#### [What you have to do]
From the entries below, copy exactly the lines from the one that contains "Sauflied, ganz allein (85, 1641)" through the one that contains "Textarchiv (72, 25)", both included, and only those.

#### [Data extracts]
BEGIN

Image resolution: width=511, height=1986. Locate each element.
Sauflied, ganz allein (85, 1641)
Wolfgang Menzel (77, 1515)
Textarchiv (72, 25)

END
BEGIN

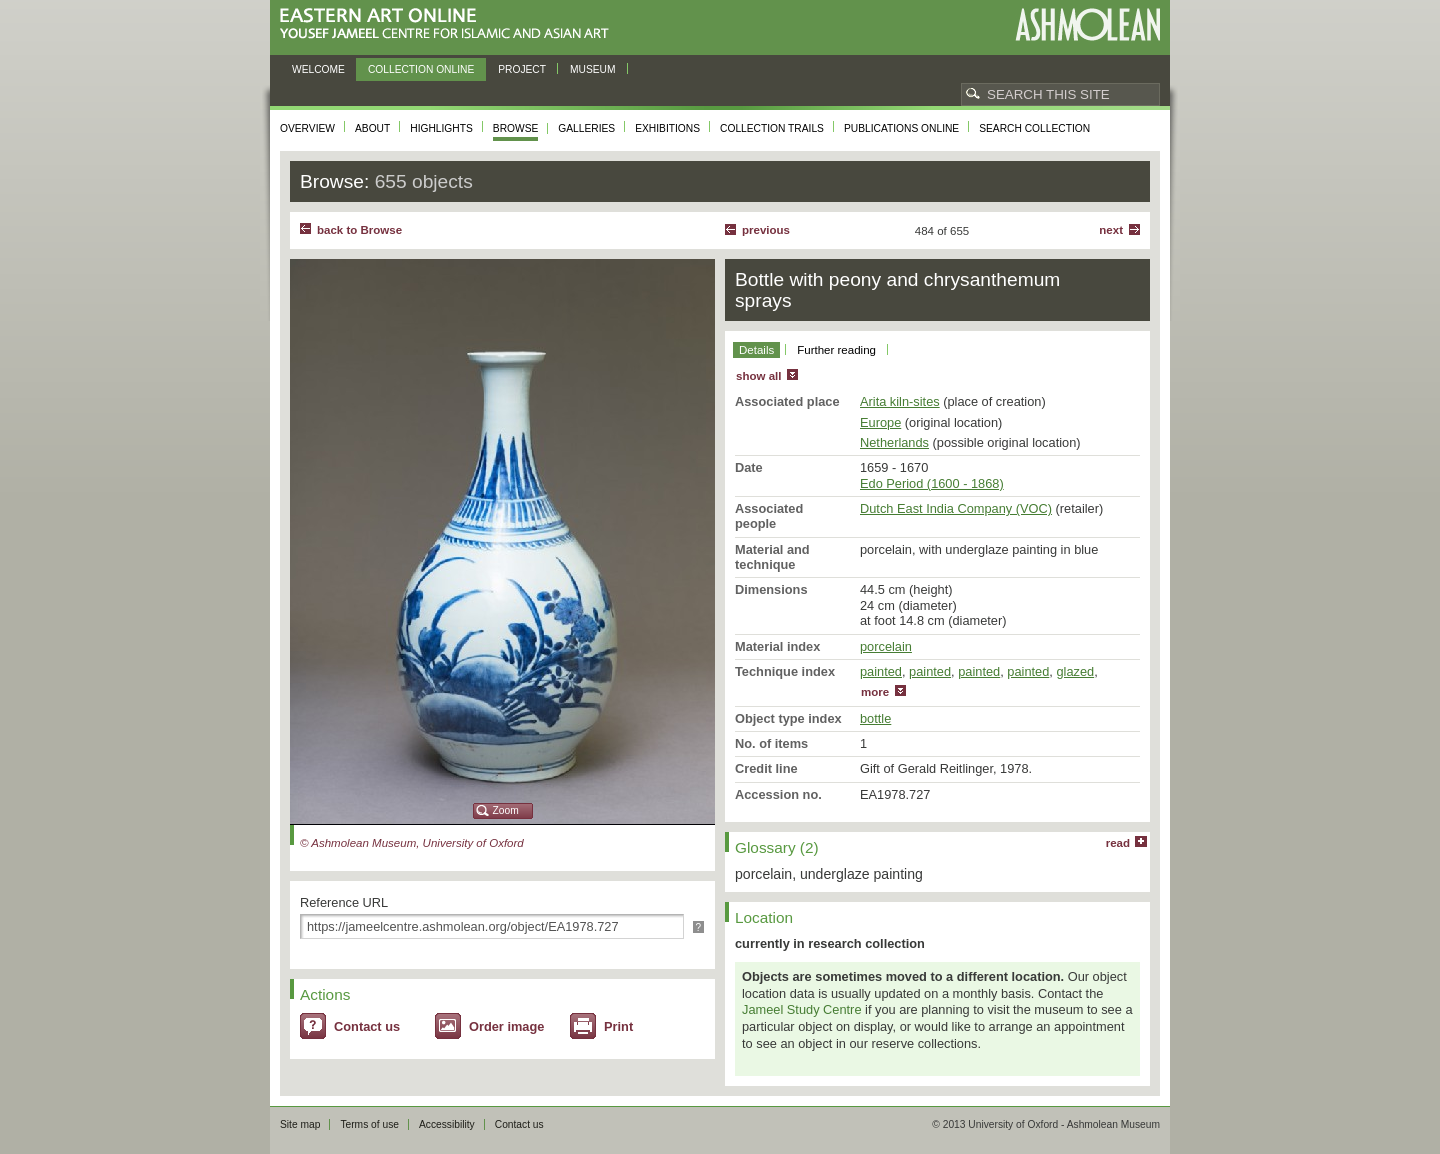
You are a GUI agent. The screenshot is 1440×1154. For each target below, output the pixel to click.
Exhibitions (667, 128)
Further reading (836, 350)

END

#### [Task solution]
Sauflied, ganz allein (85, 1641)
Wolfgang Menzel (77, 1515)
Textarchiv (72, 25)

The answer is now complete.